Reclassification shuffles the deck for area schools

Every two, and four years in the state of Washington there is lobbying, nervous pacing and the accompanying disappointment that comes with not winning the day.

And this has nothing to do with elections and politics.

When reclassification time rolls around for the state’s high schools, there’s plenty at stake. And like what takes place at the ballot box, what is decided can have some lasting ramifications.

The newest round of reclassification is now set and will carry schools in the state through the 2016 school year when numbers will be crunched again and some adjustments can take place.

In the previous cycle, which took place four years ago, Medical Lake was the center of attention as falling enrollment, due in large part to changes in personnel stationed at Fairchild Air Force Base, left the school on a tenuous tightrope. The school was teetering between being the little fish in the big 2A pool, or one of the top dogs in the 1As.

Ultimately Medical Lake was denied a special request to drop to 1A when enrollment was still barely in 2A, but when numbers officially allowed after two years, the Cardinals jumped from the AA Great Northern to the Northeast A League.

Now, Cheney is in the classification crosshairs, not like Medical Lake was with its enrollment, but rather because two GNL member schools, Colville and Deer Park, have seen their numbers fall to the 1A level and will join the NEA this fall.

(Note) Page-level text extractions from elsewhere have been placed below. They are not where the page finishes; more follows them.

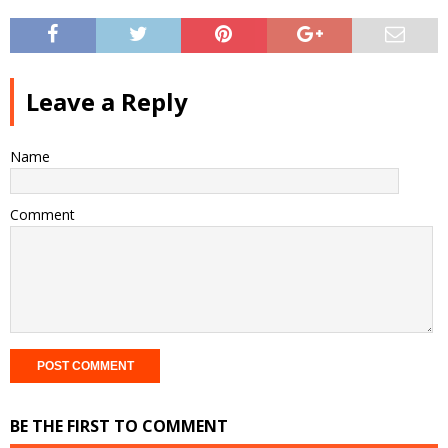
Leave a Reply
Name
Comment
BE THE FIRST TO COMMENT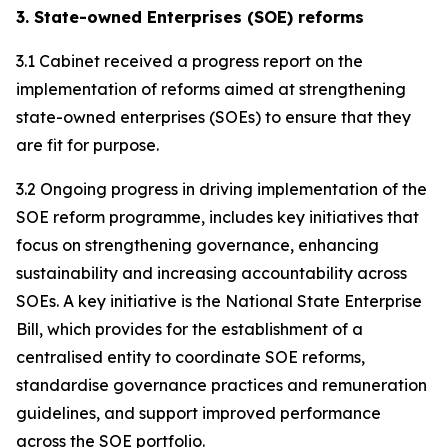
3. State-owned Enterprises (SOE) reforms
3.1 Cabinet received a progress report on the
implementation of reforms aimed at strengthening
state-owned enterprises (SOEs) to ensure that they
are fit for purpose.
3.2 Ongoing progress in driving implementation of the
SOE reform programme, includes key initiatives that
focus on strengthening governance, enhancing
sustainability and increasing accountability across
SOEs. A key initiative is the National State Enterprise
Bill, which provides for the establishment of a
centralised entity to coordinate SOE reforms,
standardise governance practices and remuneration
guidelines, and support improved performance
across the SOE portfolio.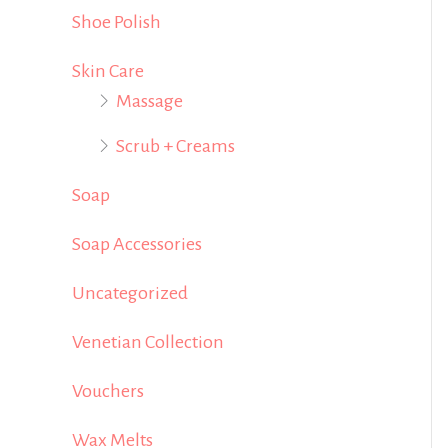
Shoe Polish
Skin Care
Massage
Scrub + Creams
Soap
Soap Accessories
Uncategorized
Venetian Collection
Vouchers
Wax Melts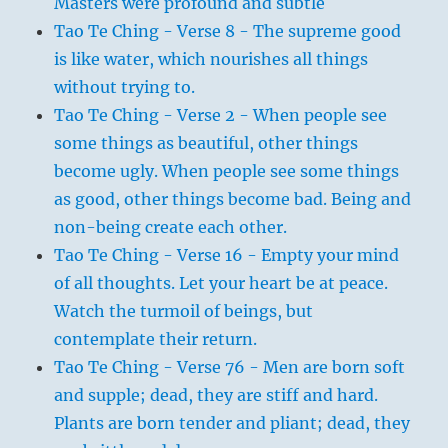
Masters were profound and subtle
Tao Te Ching - Verse 8 - The supreme good
is like water, which nourishes all things
without trying to.
Tao Te Ching - Verse 2 - When people see
some things as beautiful, other things
become ugly. When people see some things
as good, other things become bad. Being and
non-being create each other.
Tao Te Ching - Verse 16 - Empty your mind
of all thoughts. Let your heart be at peace.
Watch the turmoil of beings, but
contemplate their return.
Tao Te Ching - Verse 76 - Men are born soft
and supple; dead, they are stiff and hard.
Plants are born tender and pliant; dead, they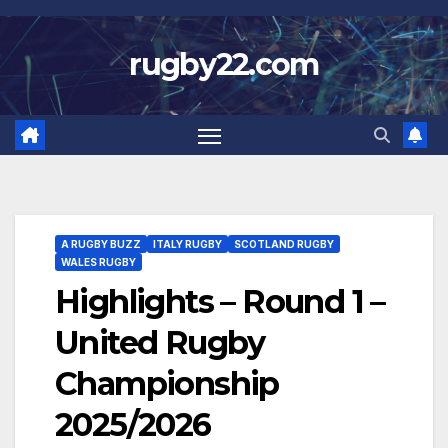
Skip
to
rugby22.com
content
A RUGBY BUZZ
ITALY RUGBY
SCOTLAND RUGBY
WALES RUGBY
Highlights – Round 1 –
United Rugby
Championship
2025/2026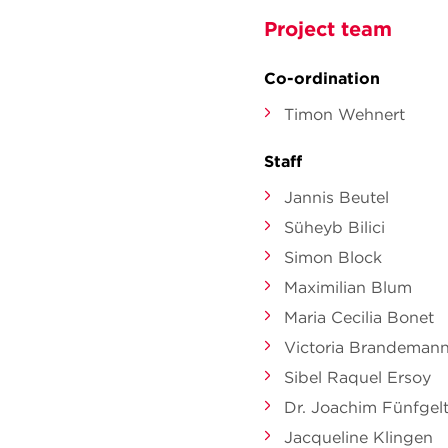
Project team
Co-ordination
Timon Wehnert
Staff
Jannis Beutel
Süheyb Bilici
Simon Block
Maximilian Blum
Maria Cecilia Bonet
Victoria Brandeman
Sibel Raquel Ersoy
Dr. Joachim Fünfgel
Jacqueline Klingen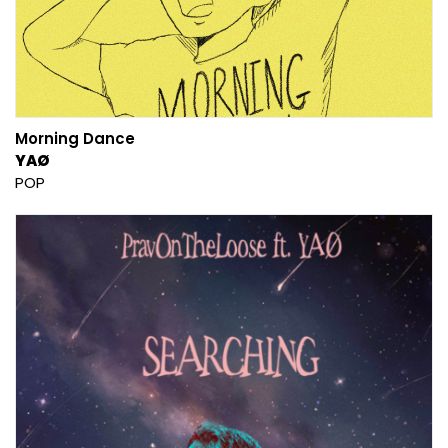
Morning Dance
YAØ
POP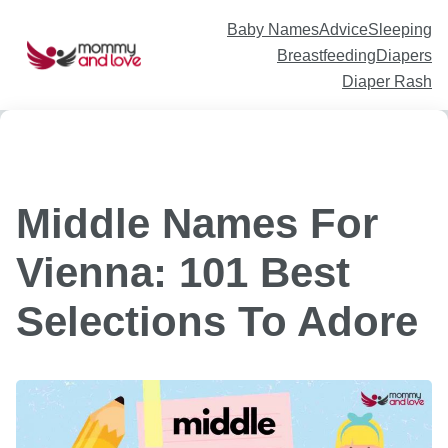
Skip
to
content
Baby Names
Advice
Sleeping
Breastfeeding
Diapers
Diaper Rash
Middle Names For
Vienna: 101 Best
Selections To Adore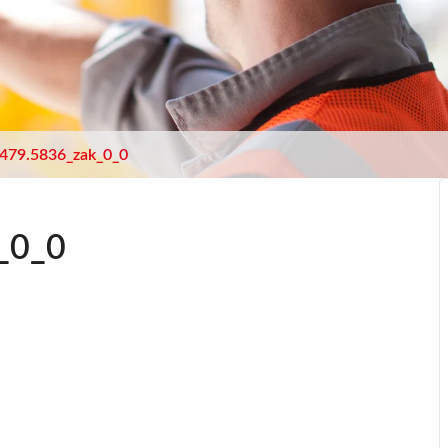
479.5836_zak_0_0
_0_0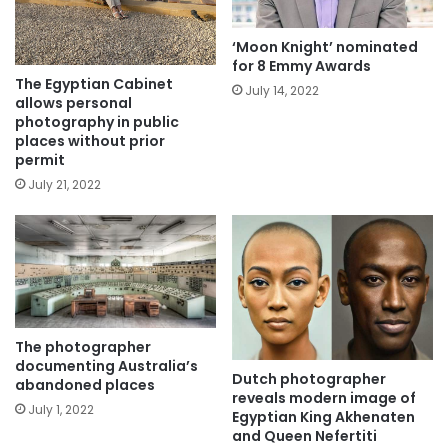
‘Moon Knight’ nominated
for 8 Emmy Awards
The Egyptian Cabinet
July 14, 2022
allows personal
photography in public
places without prior
permit
July 21, 2022
The photographer
documenting Australia’s
Dutch photographer
abandoned places
reveals modern image of
July 1, 2022
Egyptian King Akhenaten
and Queen Nefertiti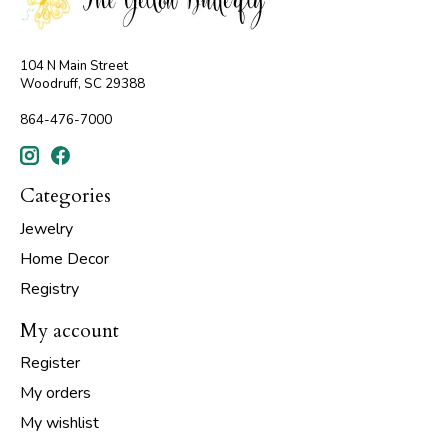
104 N Main Street
Woodruff, SC 29388
864-476-7000
Categories
Jewelry
Home Decor
Registry
My account
Register
My orders
My wishlist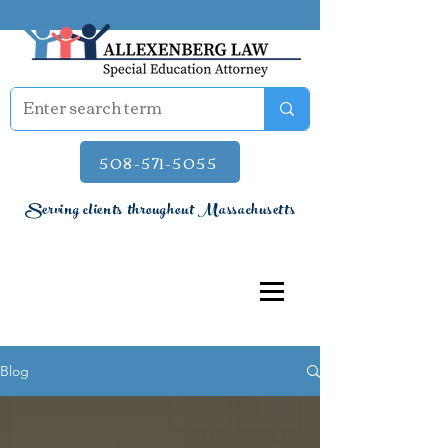
508-571-5055
Serving clients throughout Massachusetts
Blog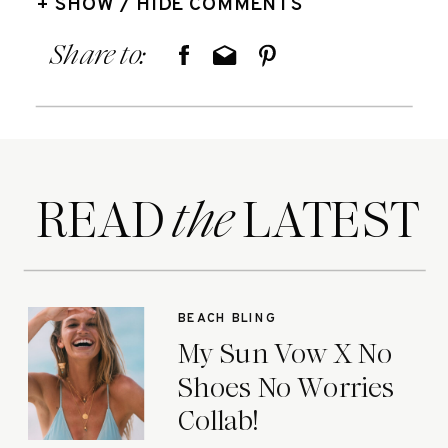
+ SHOW / HIDE COMMENTS
Share to:
READ LATEST
the
BEACH BLING
My Sun Vow X No
Shoes No Worries
Collab!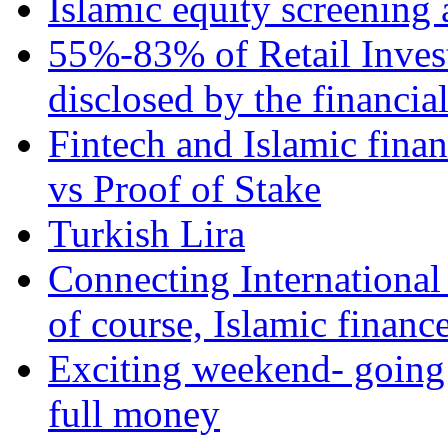
Islamic equity screening 
55%-83% of Retail Inves
disclosed by the financia
Fintech and Islamic fina
vs Proof of Stake
Turkish Lira
Connecting International
of course, Islamic financ
Exciting weekend- going 
full money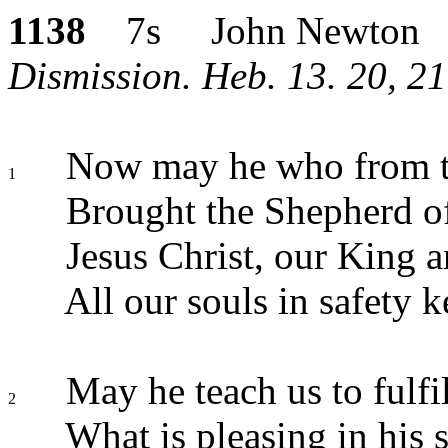
1138
7s John Newton
Dismission. Heb. 13. 20, 2
Now may he who from t
1
Brought the Shepherd of
Jesus Christ, our King 
All our souls in safety k
May he teach us to fulfi
2
What is pleasing in his s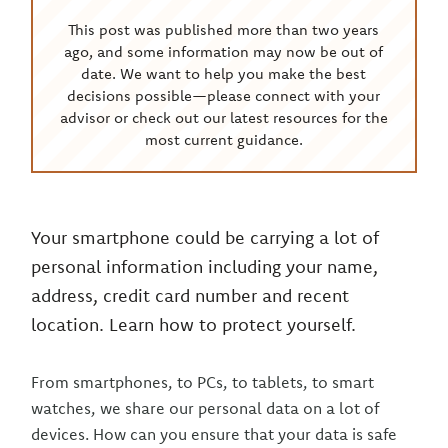
This post was published more than two years
ago, and some information may now be out of
date. We want to help you make the best
decisions possible—please connect with your
advisor or check out our latest resources for the
most current guidance.
Your smartphone could be carrying a lot of
personal information including your name,
address, credit card number and recent
location. Learn how to protect yourself.
From smartphones, to PCs, to tablets, to smart
watches, we share our personal data on a lot of
devices. How can you ensure that your data is safe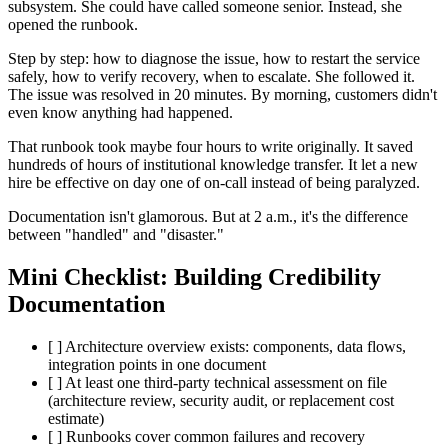
subsystem. She could have called someone senior. Instead, she
opened the runbook.
Step by step: how to diagnose the issue, how to restart the service
safely, how to verify recovery, when to escalate. She followed it.
The issue was resolved in 20 minutes. By morning, customers didn't
even know anything had happened.
That runbook took maybe four hours to write originally. It saved
hundreds of hours of institutional knowledge transfer. It let a new
hire be effective on day one of on-call instead of being paralyzed.
Documentation isn't glamorous. But at 2 a.m., it's the difference
between "handled" and "disaster."
Mini Checklist: Building Credibility
Documentation
[ ] Architecture overview exists: components, data flows,
integration points in one document
[ ] At least one third-party technical assessment on file
(architecture review, security audit, or replacement cost
estimate)
[ ] Runbooks cover common failures and recovery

Problem is that leaves Cheney in the new five-team GNL a situation that has caused headaches for athletic directors as they try to figure out scheduling for the next couple of years.

GNL athletic directors were asked to comment on the changes but none responded for this story.

“Every four years we go through this process trying to make each classification as equal as possible,” Washington Interscholastic Activities Association District 7 director, Russ Brown, said. “It’s kind of a crapshoot as to what happens.”

Cheney, faced a similar situation in 2002 when changing numbers forced them, along with West Valley and Clarkston, to an experimental stay as a then 3A school competing in the 4A Greater Spokane League through 2006. It is a time that is not looked back upon with much fondness.

“Everybody’s playing where their numbers are, and that’s where Cheney is going to play – where our numbers are,” Cheney athletics director Jim Missel said in a Jan. 16 Cheney Free Press story. “We learned our lesson.” Cheney currently has 893 students in grades 9-11.

New enrollment numbers shifted the range in the 2A schools from 472 to 990.8 from the previous 512-1,085. And as a result Deer Park’s 461 students in grades 9-11 and Colville’s 449, shuffled down a tier.

The Northeast A League is the beneficiary with a new look that will now include eight teams in the revised 1A class that features enrollments between 225 and 471.9 students. Medical Lake lists a 9-11 enrollment of 413. “It’s looking really good for us,” Medical Lake athletics director, Chris Spring said. “It’s a really solid league with no byes.”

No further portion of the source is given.